### WHAT IS EXPECTED
Among the entries below, count the lines where the string "small" occurs, and give only the number.

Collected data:
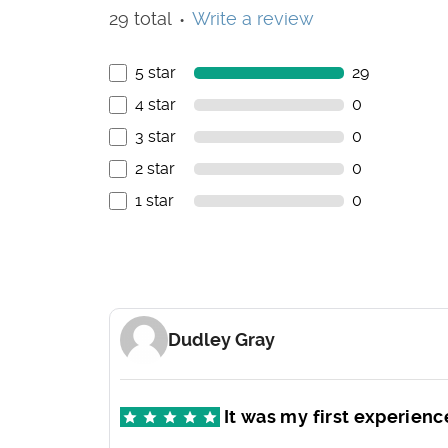
29 total
Write a review
●
5 star
29
4 star
0
3 star
0
2 star
0
1 star
0
Dudley Gray
It was my first experienc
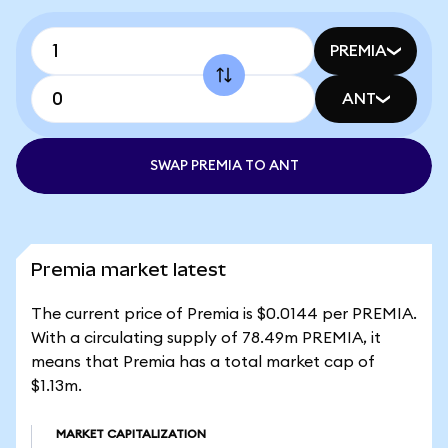
PREMIA
ANT
SWAP PREMIA TO ANT
Premia market latest
The current price of Premia is $0.0144 per PREMIA.
With a circulating supply of 78.49m PREMIA, it
means that Premia has a total market cap of
$1.13m.
MARKET CAPITALIZATION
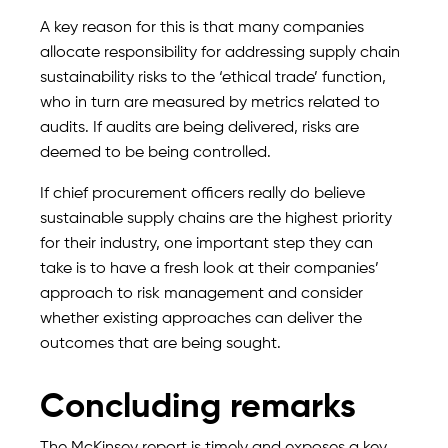
A key reason for this is that many companies
allocate responsibility for addressing supply chain
sustainability risks to the ‘ethical trade’ function,
who in turn are measured by metrics related to
audits. If audits are being delivered, risks are
deemed to be being controlled.
If chief procurement officers really do believe
sustainable supply chains are the highest priority
for their industry, one important step they can
take is to have a fresh look at their companies’
approach to risk management and consider
whether existing approaches can deliver the
outcomes that are being sought.
Concluding remarks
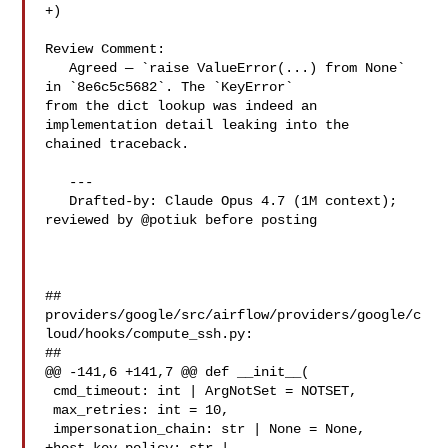
+)

Review Comment:

   Agreed — `raise ValueError(...) from None` 
in `8e6c5c5682`. The `KeyError` 

from the dict lookup was indeed an 
implementation detail leaking into the 

chained traceback.

   ---

   Drafted-by: Claude Opus 4.7 (1M context); 
reviewed by @potiuk before posting

##

providers/google/src/airflow/providers/google/c
loud/hooks/compute_ssh.py:

##

@@ -141,6 +141,7 @@ def __init__(

 cmd_timeout: int | ArgNotSet = NOTSET,

 max_retries: int = 10,

 impersonation_chain: str | None = None,
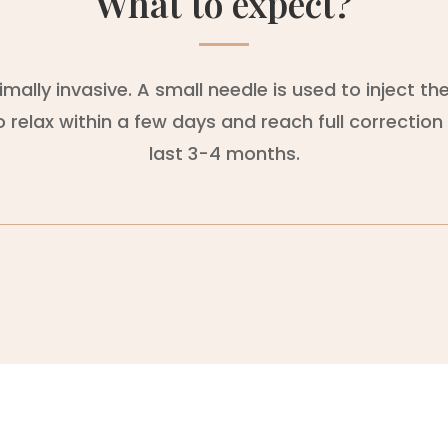
What to expect?
ally invasive. A small needle is used to inject t
relax within a few days and reach full correction 
last 3-4 months.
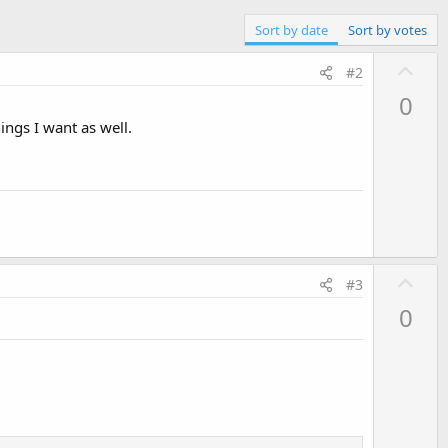
Sort by date
Sort by votes
U
#2
p
0
v
ings I want as well.
o
t
e
U
#3
p
0
v
o
t
e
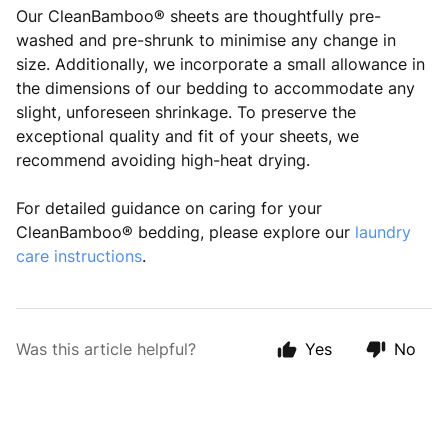
Our CleanBamboo® sheets are thoughtfully pre-
washed and pre-shrunk to minimise any change in
size. Additionally, we incorporate a small allowance in
the dimensions of our bedding to accommodate any
slight, unforeseen shrinkage. To preserve the
exceptional quality and fit of your sheets, we
recommend avoiding high-heat drying.
For detailed guidance on caring for your
CleanBamboo® bedding, please explore our
laundry
care instructions
.
Was this article helpful?
Yes
No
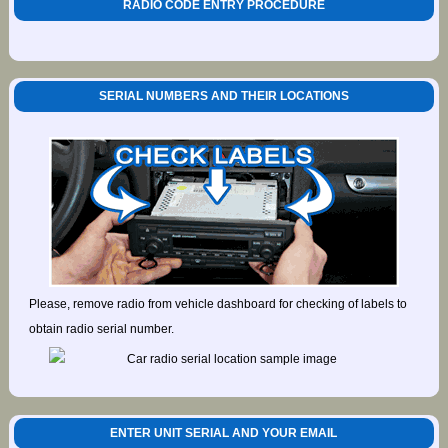
RADIO CODE ENTRY PROCEDURE
SERIAL NUMBERS AND THEIR LOCATIONS
Please, remove radio from vehicle dashboard for checking of labels to
obtain radio serial number.
ENTER UNIT SERIAL AND YOUR EMAIL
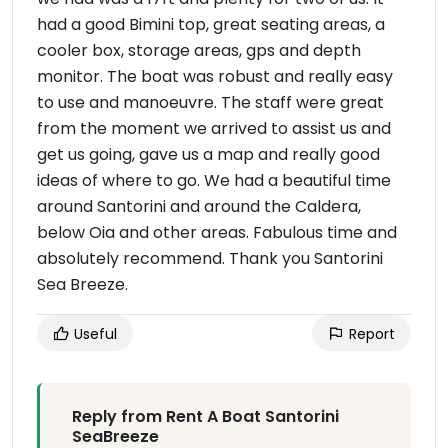
had a good Bimini top, great seating areas, a
cooler box, storage areas, gps and depth
monitor. The boat was robust and really easy
to use and manoeuvre. The staff were great
from the moment we arrived to assist us and
get us going, gave us a map and really good
ideas of where to go. We had a beautiful time
around Santorini and around the Caldera,
below Oia and other areas. Fabulous time and
absolutely recommend. Thank you Santorini
Sea Breeze.
Useful
Report
Reply from Rent A Boat Santorini
SeaBreeze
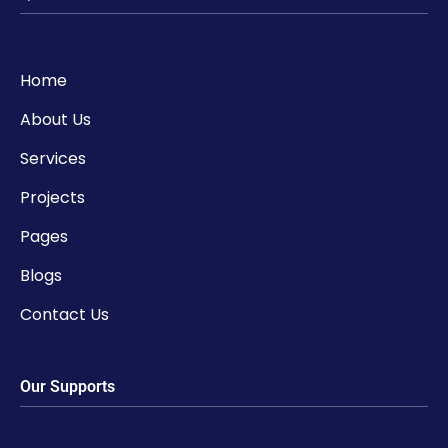
Home
About Us
Services
Projects
Pages
Blogs
Contact Us
Our Supports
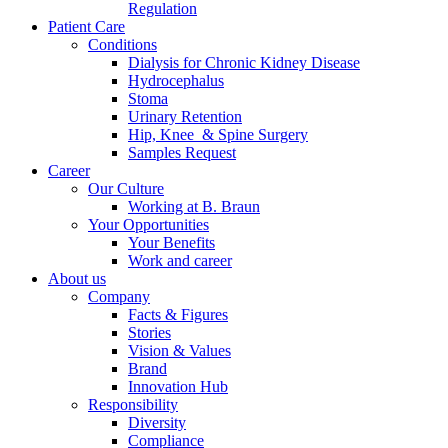
Regulation
Patient Care
Conditions
Dialysis for Chronic Kidney Disease
Hydrocephalus
Stoma
Urinary Retention
Hip, Knee & Spine Surgery
Samples Request
Career
Our Culture
Working at B. Braun
Your Opportunities
Your Benefits
Work and career
About us
Company
Facts & Figures
Stories
Vision & Values
Brand
Innovation Hub
Responsibility
Diversity
Compliance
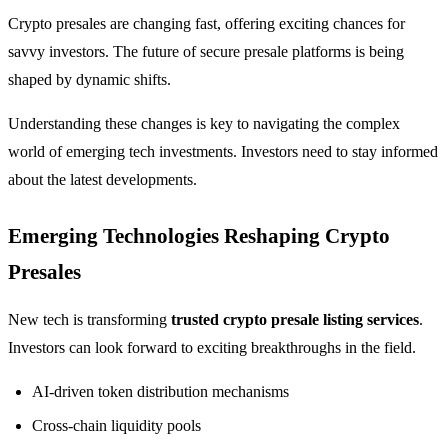
Crypto presales are changing fast, offering exciting chances for
savvy investors. The future of secure presale platforms is being
shaped by dynamic shifts.
Understanding these changes is key to navigating the complex
world of emerging tech investments. Investors need to stay informed
about the latest developments.
Emerging Technologies Reshaping Crypto
Presales
New tech is transforming
trusted crypto presale listing services
.
Investors can look forward to exciting breakthroughs in the field.
AI-driven token distribution mechanisms
Cross-chain liquidity pools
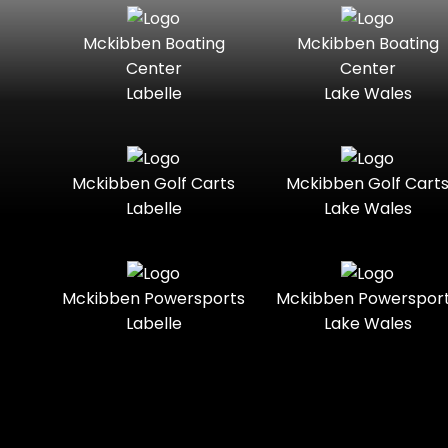
Seater
Mercury
Mercury
Mckibben Boating
Mckibben Boating
Standard
Street-
Marine
Marine®
Center
Center
Legal
Labelle
Lake Wales
Nitro
Polaris
Three-
Touring
Slingshot®
Seater
Polaris®
Ranger
Towable
Trail
Boats
Mckibben Golf Carts
Mckibben Golf Cart
Labelle
Lake Wales
Trail-
Trike
Regency
Sea-Doo
Ready
Sun
Two-
Utility
Sportsman
Tracker
Mckibben Powersports
Mckibben Powerspor
Seater
Labelle
Lake Wales
Suzuki
Youth
Sunchaser
Tahoe
Tracker®
Boats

### COMPLETED TASK
2